Common sense hasn’t shaped the city’s tobacco policies, though. When the city scolds, “In 2015, 15.9 percent of New York City high school students were e-cigarette users,” one has to wonder—would anyone rather these kids were smoking Camel straights?
CDC data on high–schoolers shows that vaping has increased at the same time cigarette smoking has plummeted. Dr. Brad Rodu, a professor of oncology at the University of Louisville School of Medicine, who’s made an intensive study of the otherwise overlooked implications of the federal findings, won’t go so far as to say the availability and popularity of e-cigarettes have caused the dramatic decrease in cigarette smoking.
“But when somebody tells me that e-cigarettes are going to raise smoking rates among children, this is evidence that that isn’t happening,” he said. (The Royal College of Physicians reached the same conclusion last year.) Although any real or perceived risk to their overall well-being inspires an instinctual panic, younger generations’ health shouldn’t broadly take precedent over their parents’ and grandparents’—certainly not when it comes to public health policy that ought to help as many people as possible.
Dr. Riccardo Polosa, director of the Institute of Internal Medicine and Clinical Immunology at the University of Catania, takes the causal leap Rodu wouldn’t. “The increasing prevalence of e-cigarette use between 2010 and 2015 has coincided with the sharpest declines in the smoking rate among U.S. youth and young adults on record, while e-cigarette use is already starting to decline,” Dr. Polosa told me via email, adding that, “The surgeon general may in future reports wish to give greater consideration to the possibility that the next generation of young Americans will be decreasingly likely to start smoking tobacco because of, not in spite of, the availability of e-cigarettes.”
And in the meantime, the poorest of the poor—the people likeliest to remain inveterate smokers, and to buy and sell loose, black-market cigarettes (Eric Garner’s crime, incidentally)—bear the brunt. As Dr. Polosa stirringly puts it, “Regulators are targeting the poorest smokers, condemning them, not only to an increased economic burden, but also to lives rampaged by further serious disease, lower quality of life, and premature death.”
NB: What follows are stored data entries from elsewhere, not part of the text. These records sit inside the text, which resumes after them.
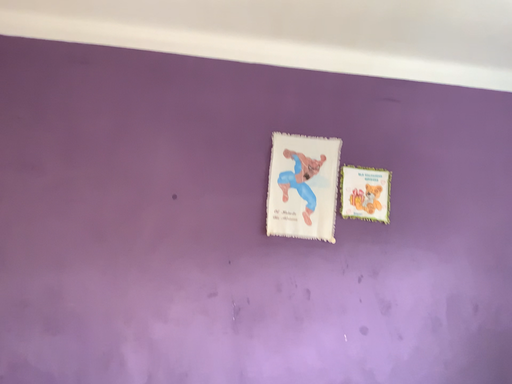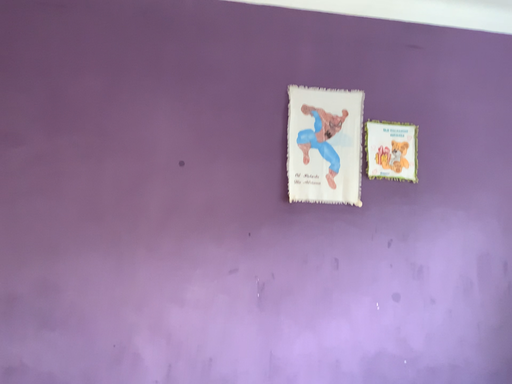 Question: How did the camera likely rotate when shooting the video?

Choices:
 (A) rotated left
 (B) rotated right

Answer: (B) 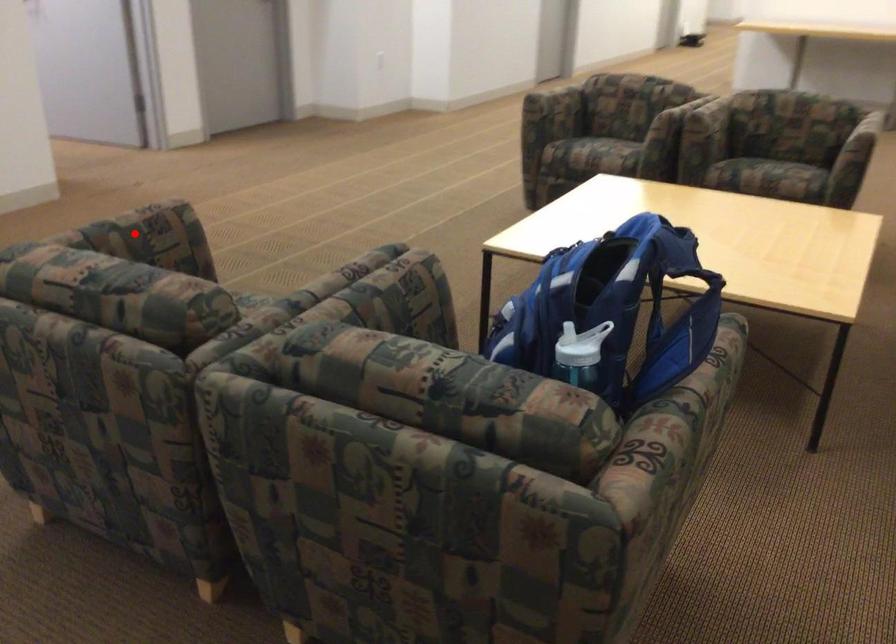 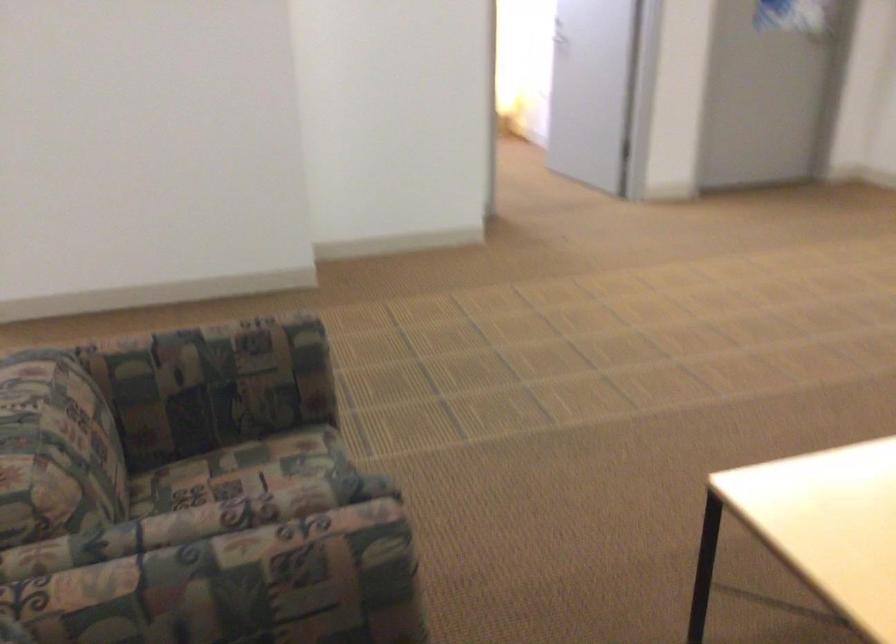 Question: I am providing you with two images of the same scene from different viewpoints. Image1 has a red point marked. In image2, the corresponding 3D location appears at what relative position? Reply with the corresponding letter.

Choices:
 (A) Closer
 (B) Farther

Answer: (A) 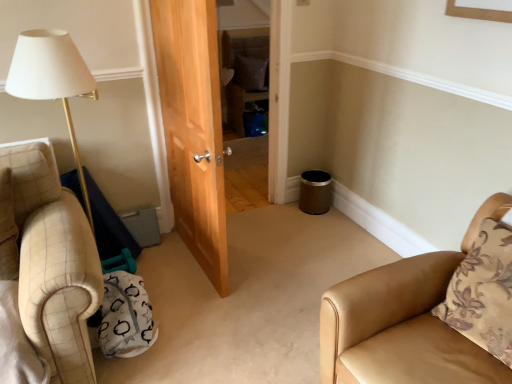 Question: Is tan leather chair at lower right closer to camera compared to brown fabric pillow at center, which is the 1th pillow in top-to-bottom order?

Choices:
 (A) yes
 (B) no

Answer: (A)

Question: Is tan leather chair at lower right wider than brown fabric pillow at center, which is the 1th pillow in top-to-bottom order?

Choices:
 (A) yes
 (B) no

Answer: (A)

Question: Is tan leather chair at lower right bigger than brown fabric pillow at center, which is the second pillow from right to left?

Choices:
 (A) yes
 (B) no

Answer: (A)

Question: Can brown fabric pillow at center, which is the second pillow from right to left, be found inside tan leather chair at lower right?

Choices:
 (A) yes
 (B) no

Answer: (B)

Question: From a real-world perspective, does tan leather chair at lower right sit lower than brown fabric pillow at center, acting as the second pillow starting from the bottom?

Choices:
 (A) yes
 (B) no

Answer: (A)

Question: Is tan leather chair at lower right taller or shorter than brown fabric pillow at center, the first pillow viewed from the back?

Choices:
 (A) short
 (B) tall

Answer: (B)

Question: Considering their positions, is tan leather chair at lower right located in front of or behind brown fabric pillow at center, which is the second pillow from right to left?

Choices:
 (A) behind
 (B) front

Answer: (B)

Question: Is tan leather chair at lower right inside or outside of brown fabric pillow at center, which is the second pillow from right to left?

Choices:
 (A) outside
 (B) inside

Answer: (A)

Question: Considering the relative positions of tan leather chair at lower right and brown fabric pillow at center, the first pillow viewed from the back, in the image provided, is tan leather chair at lower right to the left or to the right of brown fabric pillow at center, the first pillow viewed from the back,?

Choices:
 (A) right
 (B) left

Answer: (A)

Question: In the image, is brown floral pillow at right, the 2th pillow in the back-to-front sequence, positioned in front of or behind brown fabric pillow at center, the first pillow viewed from the back?

Choices:
 (A) behind
 (B) front

Answer: (B)

Question: Is brown floral pillow at right, positioned as the 1th pillow in right-to-left order, to the left or to the right of brown fabric pillow at center, the first pillow viewed from the back, in the image?

Choices:
 (A) right
 (B) left

Answer: (A)

Question: Is brown floral pillow at right, the 2th pillow in the back-to-front sequence, inside or outside of brown fabric pillow at center, which is the 1th pillow in top-to-bottom order?

Choices:
 (A) inside
 (B) outside

Answer: (B)

Question: From the image's perspective, relative to brown fabric pillow at center, which appears as the 1th pillow when viewed from the left, is brown floral pillow at right, positioned as the 1th pillow in right-to-left order, above or below?

Choices:
 (A) below
 (B) above

Answer: (A)

Question: In terms of height, does brown fabric pillow at center, acting as the second pillow starting from the bottom, look taller or shorter compared to brown floral pillow at right, which is the 1th pillow from front to back?

Choices:
 (A) short
 (B) tall

Answer: (A)

Question: From a real-world perspective, is brown fabric pillow at center, which appears as the 1th pillow when viewed from the left, above or below brown floral pillow at right, the 2th pillow in the back-to-front sequence?

Choices:
 (A) below
 (B) above

Answer: (A) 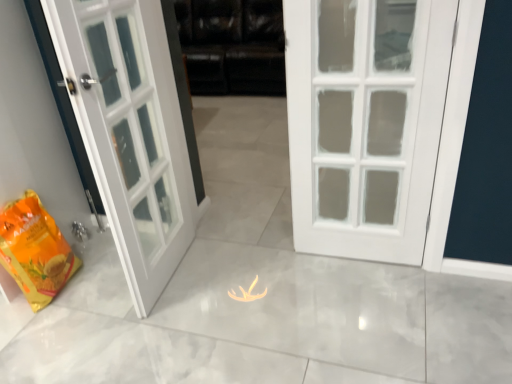 Question: From their relative heights in the image, would you say black leather couch at center is taller or shorter than yellow matte shopping bag at lower left?

Choices:
 (A) short
 (B) tall

Answer: (B)

Question: From a real-world perspective, relative to yellow matte shopping bag at lower left, is black leather couch at center vertically above or below?

Choices:
 (A) below
 (B) above

Answer: (B)

Question: Based on their sizes in the image, would you say black leather couch at center is bigger or smaller than yellow matte shopping bag at lower left?

Choices:
 (A) big
 (B) small

Answer: (A)

Question: Considering the relative positions of yellow matte shopping bag at lower left and black leather couch at center in the image provided, is yellow matte shopping bag at lower left to the left or to the right of black leather couch at center?

Choices:
 (A) left
 (B) right

Answer: (A)

Question: In terms of width, does yellow matte shopping bag at lower left look wider or thinner when compared to black leather couch at center?

Choices:
 (A) wide
 (B) thin

Answer: (B)

Question: From the image's perspective, is yellow matte shopping bag at lower left above or below black leather couch at center?

Choices:
 (A) above
 (B) below

Answer: (B)

Question: In terms of size, does yellow matte shopping bag at lower left appear bigger or smaller than black leather couch at center?

Choices:
 (A) small
 (B) big

Answer: (A) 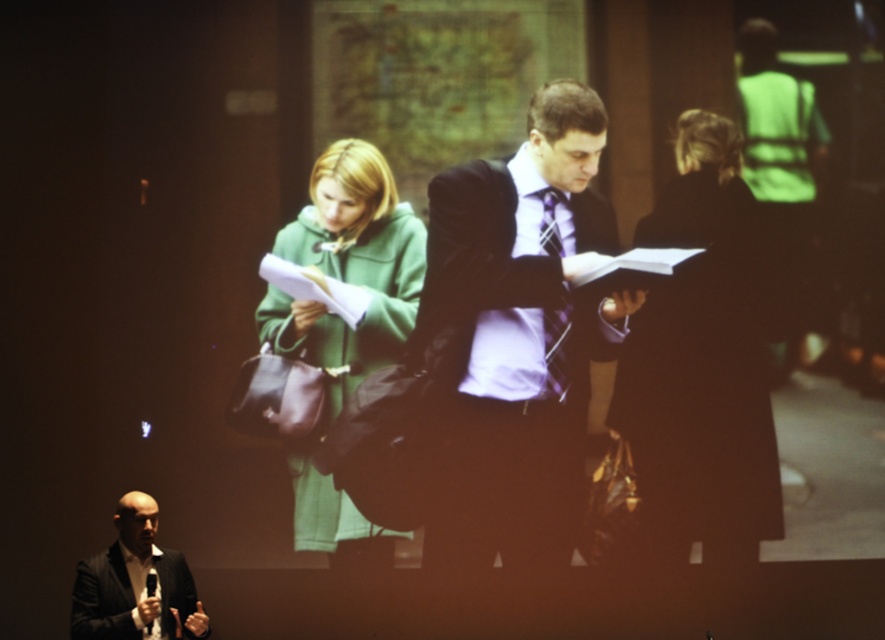 You are organizing a coat rack for a small event. You have two coats to hang up. The matte black coat at center and the green matte coat at center. Given the space available, which coat should you hang first to ensure both fit?

The matte black coat at center is bigger than the green matte coat at center. Therefore, you should hang the matte black coat at center first to ensure there is enough space for both coats.

Consider the image. You are standing at the center of the room and want to hand a document to the person wearing the matte black suit at lower left. In which direction should you move to reach them?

A policy package likely to disadvantage the underclasses is pretty sharply inconsistent with the Sandinista mayor’s ideological underpinnings (less so their historical outcomes). The combined effect of taxing conventional cigarettes and restricting the sale of their less harmful modern alternative may help Mayor de Blasio shine on his activistic gleam leading into election season. Otherwise, it’s poised to do more harm than good.